La nuova carta per gli operatori sanitari
Il 6 febbraio 2017, nella conferenza stampa di presentazione della XXV Giornata Mondiale del Malato è stata presentata dal Card. Peter KodwoAppiah Turkson, Prefetto del Dicastero per il Servizio dello Sviluppo Umano Integrale, la Nuova Carta degli Operatori Sanitari la cui prima edizione risale al 1995.
Il progresso biomedico e i recenti pronunciamenti del Magistero hanno reso necessaria una revisione del testo così da renderlo rispondente allemutevoli circostanze dei tempi.
Il testo ripropone la divisione in sezioni come già l’edizione del 1995; una sezione dal titolo Generare, la sezione poi del Vivere ed, infine, quella del Morire.
La Carta si indirizza, secondo la tipologia del Vademecum, a «quanti sono impegnati in vario modo nella prevenzione, nella terapia e nella riabilitazione: medici, farmacisti, infermieri, tecnici, cappellani ospedalieri, religiosi, religiose, personale amministrativo e responsabili delle politiche nazionali ed internazionali, volontari» (PONTIFICIO CONSIGLIO PER GLI OPERATORI SANITARI (PER LA PASTORALE DELLA SALUTE), Nuova Carta degli Operatori Sanitari, LEV, 2016, 1) e questo per il semplice motivo che «la loro professione li vuole custodi e servitori della vita umana» (GIOVANNI PAOLO II, Evangelium Vitae, 25.3.1995, 502).
È da sottolineare che quanto sopra riportato costituisce l’incipit del documento e, come accade per i documenti del Magistero, ciò ha la sua importanza: si ribadisce la finalità propria e l’obiettivo del Documento stesso: porre la persona al centro e, insieme ad essa, quelli che sono i suoi beni primari partendo dalla vita e dalla salute; nel far ciò la Carta ricorda che l’attività degli operatori sanitari può essere vissuta in modo autentico solo considerandola come servizio alla persona umana e alla sua stessa vita (Cfr.
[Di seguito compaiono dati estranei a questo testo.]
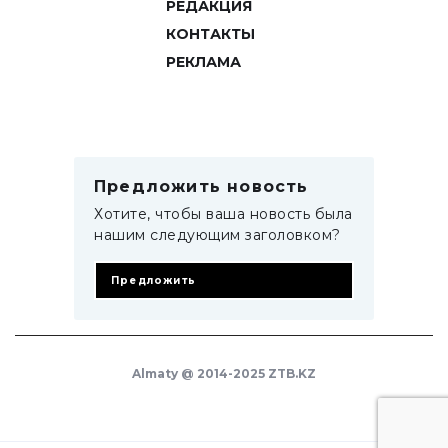
РЕДАКЦИЯ
КОНТАКТЫ
РЕКЛАМА
Предложить новость
Хотите, чтобы ваша новость была
нашим следующим заголовком?
Предложить
Almaty @ 2014-2025 ZTB.KZ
GIOVANNI PAOLO II, EV, 502).
L’operatore sanitario risponderà alla vocazione intrinseca alla sua professione solo ponendosi al servizio della salute fisica, psicologica e spirituale della persona nelle varie situazioni che la vita presenta.
Per far ciò il testo ricorda come il primo elemento essenziale per un’autentica cura della salute risiede nella capacità degli operatori di instaurare una relazionalità di fiducia e di responsabilità; ciò è richiesto da un approccio olistico dell’uomo, sempre più necessario: da tempo si sottolinea che il medico prima di sapere ciò che l’uomo ha deve sapere ciò che l’uomo è; spesso ricorre la frase che l’ottimo medico è anche filosofo. Nelle professioni sanitarie, il testo ci ricorda, si nasconde una vocazione di profonda umanità che, dietro la perizia medico-professionale, si esprime in una dedizione di amore al prossimo.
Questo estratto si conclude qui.